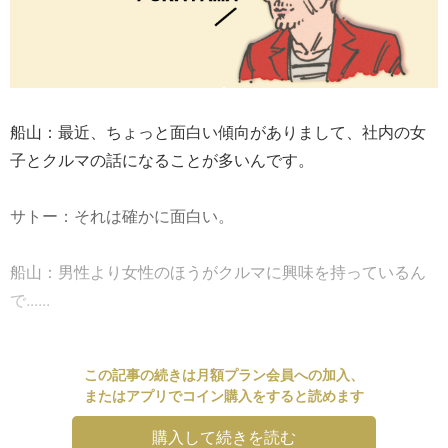
船山：最近、ちょっと面白い傾向がありまして、社内の女
子とクルマの話になることが多いんです。
サトー：それは確かに面白い。
船山：男性より女性のほうがクルマに興味を持っているん
で......
この記事の続きは月額プラン会員への加入、
またはアプリでコイン購入をすると読めます
購入して続きを読む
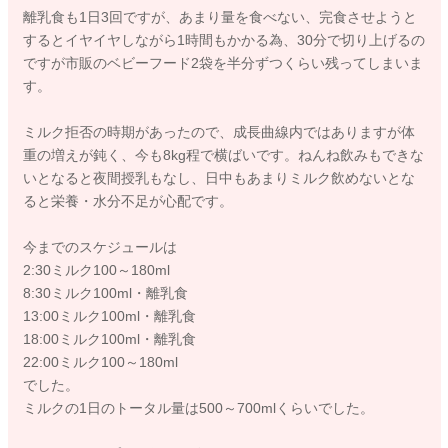
離乳食も1日3回ですが、あまり量を食べない、完食させようと
するとイヤイヤしながら1時間もかかる為、30分で切り上げるの
ですが市販のベビーフード2袋を半分ずつくらい残ってしまいま
す。
ミルク拒否の時期があったので、成長曲線内ではありますが体
重の増えが鈍く、今も8kg程で横ばいです。ねんね飲みもできな
いとなると夜間授乳もなし、日中もあまりミルク飲めないとな
ると栄養・水分不足が心配です。
今までのスケジュールは
2:30ミルク100～180ml
8:30ミルク100ml・離乳食
13:00ミルク100ml・離乳食
18:00ミルク100ml・離乳食
22:00ミルク100～180ml
でした。
ミルクの1日のトータル量は500～700mlくらいでした。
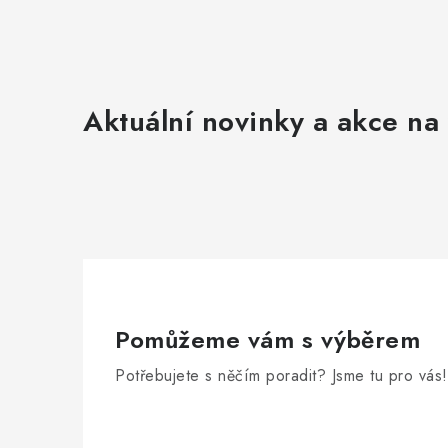
Aktuální novinky a akce na 
Pomůžeme vám s výběrem
Potřebujete s něčím poradit? Jsme tu pro vás!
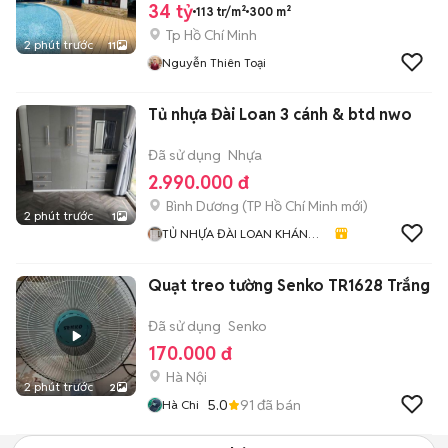
34 tỷ
113 tr/m²
300 m²
Tp Hồ Chí Minh
2 phút trước
11
Nguyễn Thiên Toại
Tủ nhựa Đài Loan 3 cánh & btd nwo
Đã sử dụng
Nhựa
2.990.000 đ
Bình Dương
(
TP Hồ Chí Minh
mới)
2 phút trước
1
TỦ NHỰA ĐÀI LOAN KHÁNH
HUYỀN 678
Quạt treo tường Senko TR1628 Trắng
Đã sử dụng
Senko
170.000 đ
Hà Nội
2 phút trước
2
5.0
91
đã bán
Hà Chi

> Problem
An acceptable answer consists of the lines above from the one holding "22:00ミルク100～180ml" to the end of the data, repeated exactly and containing no pictures.

> Written solution
22:00ミルク100～180ml
でした。
ミルクの1日のトータル量は500～700mlくらいでした。
Aktuální novinky a akce na 
Pomůžeme vám s výběrem
Potřebujete s něčím poradit? Jsme tu pro vás!
34 tỷ
113 tr/m²
300 m²
Tp Hồ Chí Minh
2 phút trước
11
Nguyễn Thiên Toại
Tủ nhựa Đài Loan 3 cánh & btd nwo
Đã sử dụng
Nhựa
2.990.000 đ
Bình Dương
(
TP Hồ Chí Minh
mới)
2 phút trước
1
TỦ NHỰA ĐÀI LOAN KHÁNH
HUYỀN 678
Quạt treo tường Senko TR1628 Trắng
Đã sử dụng
Senko
170.000 đ
Hà Nội
2 phút trước
2
5.0
91
đã bán
Hà Chi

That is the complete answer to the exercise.